Je le dis à tous mes compatriotes sans exception, en respectant leurs croyances et leurs convictions. L’amour de la patrie nous unit et doit nous unir au-dessus de toute divergence. Il n’a rien de commun avec un nationalisme étroit, avec le chauvinisme, mais il est dans la loi du cœur humain. Il donne la mesure de la noblesse de l’homme. Mesure maintes fois mise à l’épreuve au cours de notre histoire qui ne fut pas facile.
Chers compatriotes, il n’est pas facile de renoncer à retourner dans son pays, vers « ses champs émaillés de toutes les variétés de fleurs, ses blés d’argent, ses seigles d’or », chantés par Mickiewicz ; ses collines et ses vallées, ses lacs et ses fleuves, ses hommes si aimés, cette cité royale. Mais si telle est la volonté du Christ, il faut l’accepter, et c’est pourquoi je l’accepte.

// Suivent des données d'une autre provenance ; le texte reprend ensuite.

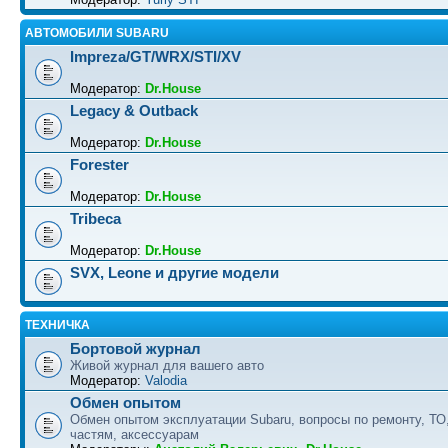
АВТОМОБИЛИ SUBARU
Impreza/GT/WRX/STI/XV
Модератор:
Dr.House
Legacy & Outback
Модератор:
Dr.House
Forester
Модератор:
Dr.House
Tribeca
Модератор:
Dr.House
SVX, Leone и другие модели
ТЕХНИЧКА
Бортовой журнал
Живой журнал для вашего авто
Модератор:
Valodia
Обмен опытом
Обмен опытом эксплуатации Subaru, вопросы по ремонту, ТО
частям, аксессуарам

Je demande seulement dans ma prière que cet éloignement nous unisse encore davantage, qu’il nous affermisse dans le vrai amour réciproque.

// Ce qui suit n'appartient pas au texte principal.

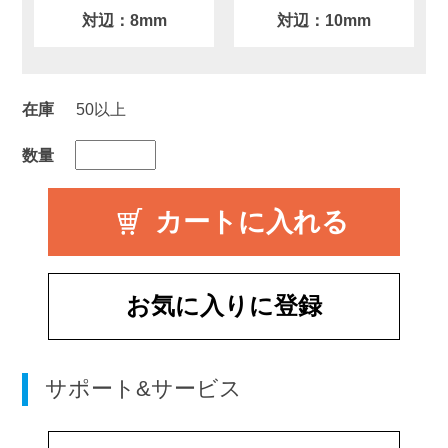
対辺：8mm
対辺：10mm
在庫
50以上
数量
お気に入りに登録
サポート&サービス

Ne m’oubliez pas dans vos prières à Jasna Gora et dans tout le pays, afin que ce Pape, qui est le sang de votre sang, le cœur de vos cœurs, serve bien l’Église et le monde en ces temps difficiles qui précèdent la fin de ce second millénaire.
Je vous en supplie aussi : conservez la fidélité au Christ, à sa croix, à l’Église et à ses pasteurs. Et puis, opposez-vous à tout ce qui est contraire à la dignité humaine et dégrade la vie d’une société saine, à tout ce qui peut parfois menacer son existence même et le bien commun, à tout ce qui peut diminuer notre contribution au patrimoine commun de l’humanité, des nations chrétiennes, de l’Église du Christ.

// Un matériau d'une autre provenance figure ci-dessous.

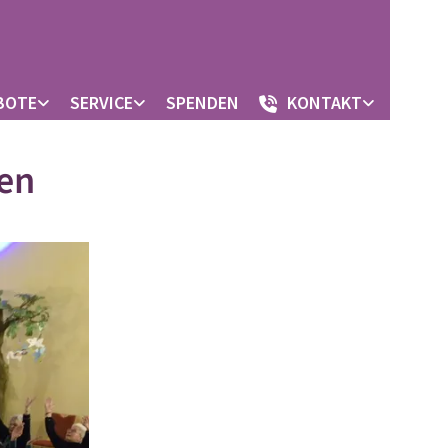
BOTE
SERVICE
SPENDEN
KONTAKT
ien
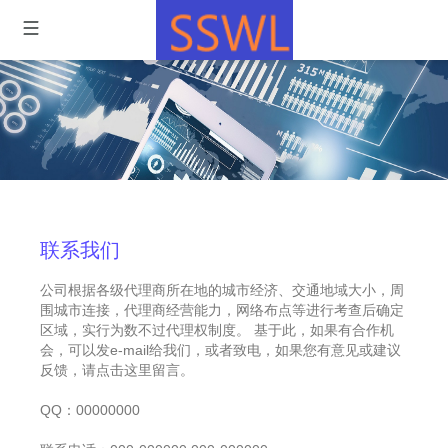
联系我们
公司根据各级代理商所在地的城市经济、交通地域大小，周
围城市连接，代理商经营能力，网络布点等进行考查后确定
区域，实行为数不过代理权制度。 基于此，如果有合作机
会，可以发e-mail给我们，或者致电，如果您有意见或建议
反馈，请点击这里留言。
QQ：00000000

Permettez-moi de citer cette parole de saint Paul : « Au cas où je reviendrais vous voir… » (Cf. Ph 1, 27.) Oui, j’aimerais tant venir vous voir pour le 9e centenaire de saint Stanislas, auquel nous nous sommes préparés avec tant de ferveur dans l’archidiocèse et dans la ville de Cracovie, comme d’ailleurs dans toute la Pologne, parce que c’est le jubilé de son plus ancien patron, et j’en attends un renouveau pour notre foi et notre morale chrétienne. En saint Stanislas, en effet, nous voyons un patron de l’ordre moral, tout comme en saint Adalbert nous voyons le patron de l’ordre hiérarchique depuis près de mille ans.
Je désire vous bénir, et je le fais non seulement en vertu de ma mission d’évêque et de Pape, mais aussi pour répondre à un profond besoin du cœur. Et vous, chers compatriotes, aujourd’hui et chaque fois que vous recevrez la bénédiction du Pape Jean-Paul II, rappelez-vous qu’il est issu du milieu de vous et qu’il a un droit particulier à votre affection et à votre prière.
De la Cité du Vatican, le 23 octobre 1978.